O The Conversation Brasil publica regularmente artigos em parceria com a revista FCW Cultura Científica, da Fundação Conrado Wessel, instituição de fomento à divulgação científica brasileira e uma de nossas apoiadoras. A primeira série de artigos, inciada em março, trata da ansiedade, um dos temas de saúde pública mais preocupantes da atualidade, e que por isso mesmo tem sido objeto de numerosos estudos.

A dependência digital é considerada um dos principais desafios para a saúde mental nos dias atuais. O uso constante de redes sociais e dispositivos digitais ativa regiões do cérebro ligadas ao sistema de recompensa – o mesmo circuito envolvido em vícios como o álcool e outras drogas. Embora não exija a ingestão de substâncias químicas, essa forma de dependência atua de maneira semelhante, instigando a liberação de neurotransmissores (como dopamina, serotonina e endorfinas), associados ao prazer e à sensação de bem-estar.

Em alguns casos, o excesso de estímulos funciona como um gatilho que pode deflagrar a dependência. Nessas situações, o cérebro passa a pedir cada vez mais recompensas rápidas. Isso pode atrapalhar a atenção, o sono e o equilíbrio emocional, afeta o autocontrole e aumenta a ansiedade.

Mas como diferenciar o uso excessivo das mídias digitais, seja por lazer ou trabalho, da dependência patológica dessas tecnologias, a chamada nomofobia? Essa é uma avaliação que não pode se basear somente na quantidade de horas passadas nas redes sociais, pois a simples contagem de tempo não é suficiente para identificar uma dependência. Na verdade, essa diferenciação exige uma análise criteriosa, realizada por profissionais especializados em psicologia e psiquiatria.

Sensações preexistentes

Um dos aspectos a serem considerados é que a dependência digital está ligada às características de cada indivíduo, de maneira semelhante ao que ocorre com dependências químicas. Se uma pessoa tem baixa autoestima, poucas habilidades sociais e necessidade de autoafirmação, ela pode buscar nas redes sociais elogios e apoio para suas opiniões. Da mesma forma, se a pessoa possui um transtorno emocional, o uso das tecnologias digitais pode acentuar um problema que, de outra forma, talvez não se tornasse tão evidente.

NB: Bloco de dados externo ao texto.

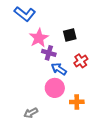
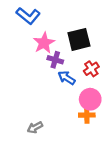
black square: (70, 35) -> (79, 39), size x1.5
pink circle: (55, 88) -> (90, 99), moved

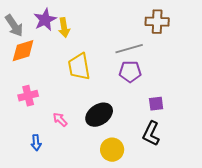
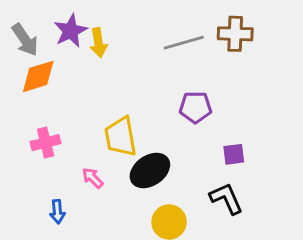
gray line: (129, 49) -> (184, 43), moved
yellow trapezoid: (79, 67) -> (121, 137), moved
black L-shape: (151, 134) -> (226, 198), turned 130

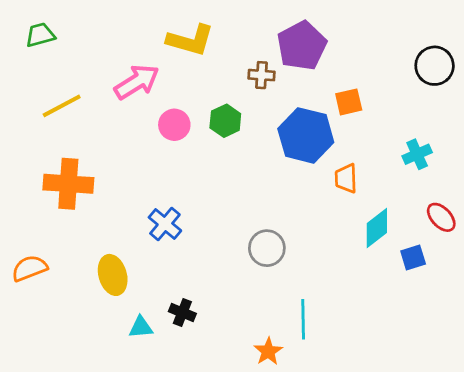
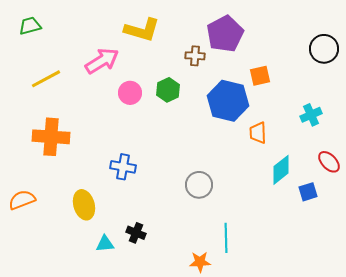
blue cross: (165, 224) -> (123, 167), turned -30
orange star: (268, 351) -> (200, 262), turned 30

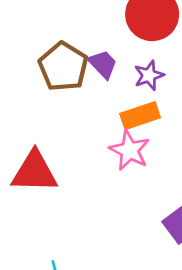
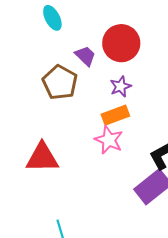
purple trapezoid: (103, 64) -> (85, 56), moved

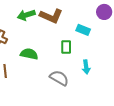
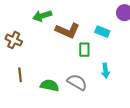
brown L-shape: (51, 16) -> (67, 31), moved
green semicircle: (29, 54) -> (50, 85), moved

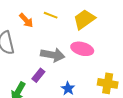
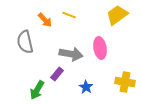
yellow trapezoid: (84, 19) -> (117, 15), moved
pink ellipse: (82, 49) -> (100, 48), turned 65

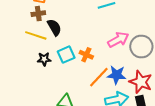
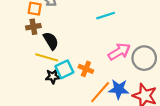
yellow line: (36, 35) -> (47, 57), moved
black star: (44, 59) -> (53, 76), moved

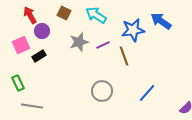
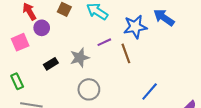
gray star: (79, 42) -> (80, 58), moved
black rectangle: (39, 56) -> (51, 64), moved
gray circle: (102, 91) -> (89, 89), moved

A permanência excessiva nas redes sociais, portanto, pode agravar quadros já existentes. Em casos de depressão, por exemplo, a comparação frequente com a vida idealizada que é compartilhada nas redes pode aprofundar o sofrimento, especialmente quando o indivíduo se sente excluído ou inadequado. Por outro lado, se essa mesma pessoa encontra acolhimento na internet, como em grupos de apoio, pode experimentar uma melhora, pois se sente menos sozinha e mais pertencente a um coletivo. Dessa forma, os impactos da tecnologia variam de acordo com as características de cada pessoa, bem como com a interação e os estímulos por ela recebidos nas redes.

O mesmo raciocínio se aplica a outros tipos de dependência. Muitas pessoas conseguem consumir álcool sem desenvolver vício. No entanto, fatores como solidão, luto ou dificuldades emocionais podem fazer com que outros indivíduos busquem refúgio no álcool ou nas drogas. Assim também acontece com o uso da tecnologia digital.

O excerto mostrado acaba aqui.